(Records from a data source)
=-=-=

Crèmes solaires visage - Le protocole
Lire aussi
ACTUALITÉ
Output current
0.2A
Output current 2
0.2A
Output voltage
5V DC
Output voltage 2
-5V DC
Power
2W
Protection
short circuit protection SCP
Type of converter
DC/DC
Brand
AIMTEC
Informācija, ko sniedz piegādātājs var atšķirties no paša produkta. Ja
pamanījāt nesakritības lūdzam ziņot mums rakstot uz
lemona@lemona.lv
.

=-=-=

TASK INSTRUCTIONS: Where the string "Output" appears in a line of the entries above, return that line.

EXERCISE ANSWER:
Output current
Output current 2
Output voltage
Output voltage 2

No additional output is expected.